→ Directions:
Retype exactly the stretch of lines that begins at the line containing "der linken Seite" and ends at the last line of the data, with no other lines.

→ Data extracts:
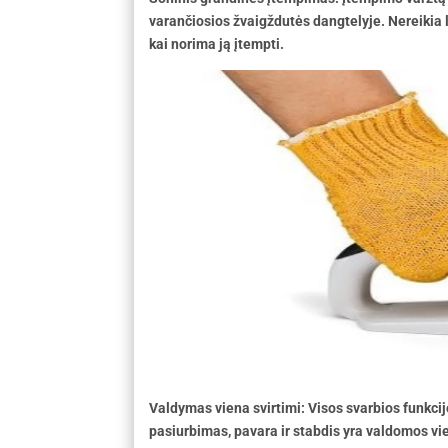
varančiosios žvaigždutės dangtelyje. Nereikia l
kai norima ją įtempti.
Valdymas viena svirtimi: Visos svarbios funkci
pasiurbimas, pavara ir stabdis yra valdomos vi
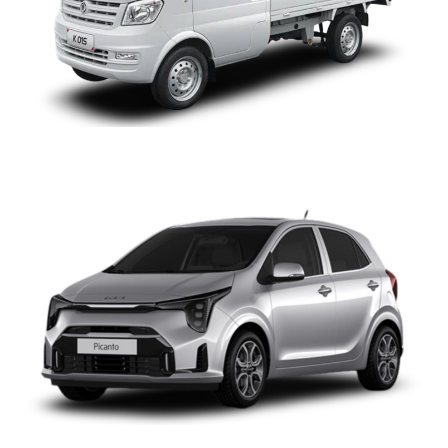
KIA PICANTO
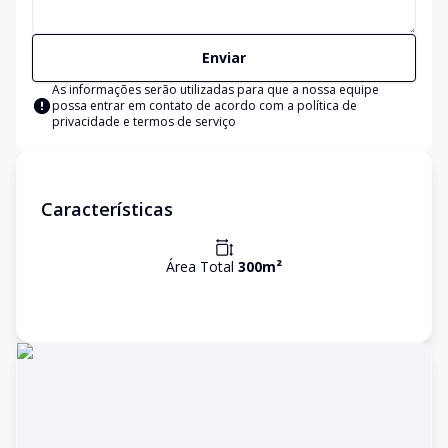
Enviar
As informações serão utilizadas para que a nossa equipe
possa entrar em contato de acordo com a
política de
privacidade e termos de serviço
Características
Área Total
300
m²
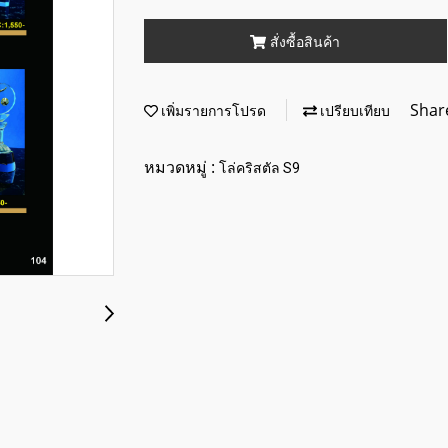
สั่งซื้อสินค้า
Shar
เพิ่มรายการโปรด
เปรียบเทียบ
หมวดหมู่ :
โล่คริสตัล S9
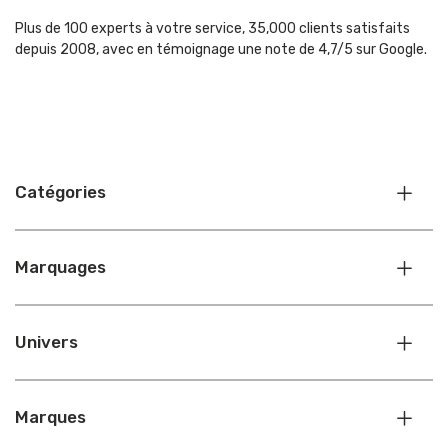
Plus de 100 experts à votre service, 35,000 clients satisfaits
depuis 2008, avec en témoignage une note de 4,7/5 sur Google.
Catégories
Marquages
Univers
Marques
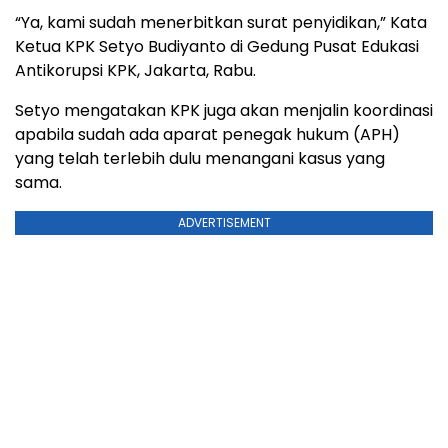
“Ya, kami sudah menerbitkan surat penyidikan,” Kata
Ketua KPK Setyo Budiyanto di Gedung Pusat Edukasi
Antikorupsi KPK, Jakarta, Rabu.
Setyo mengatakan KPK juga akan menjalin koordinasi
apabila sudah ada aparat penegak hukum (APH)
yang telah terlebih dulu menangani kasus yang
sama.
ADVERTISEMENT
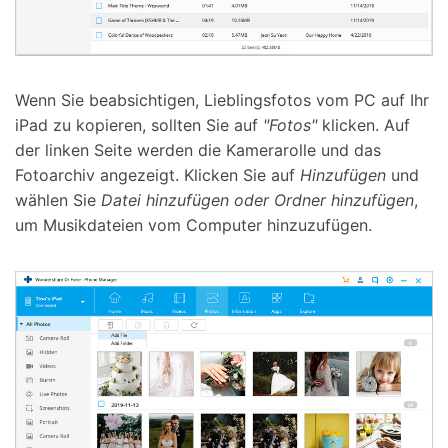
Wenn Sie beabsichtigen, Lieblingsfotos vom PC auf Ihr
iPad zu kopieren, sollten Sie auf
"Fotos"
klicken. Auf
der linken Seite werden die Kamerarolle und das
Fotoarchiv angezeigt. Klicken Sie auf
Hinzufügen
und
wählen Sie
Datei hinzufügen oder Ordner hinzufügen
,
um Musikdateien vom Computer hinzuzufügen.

→ Answer for the task:
der linken Seite werden die Kamerarolle und das
Fotoarchiv angezeigt. Klicken Sie auf
Hinzufügen
und
wählen Sie
Datei hinzufügen oder Ordner hinzufügen
,
um Musikdateien vom Computer hinzuzufügen.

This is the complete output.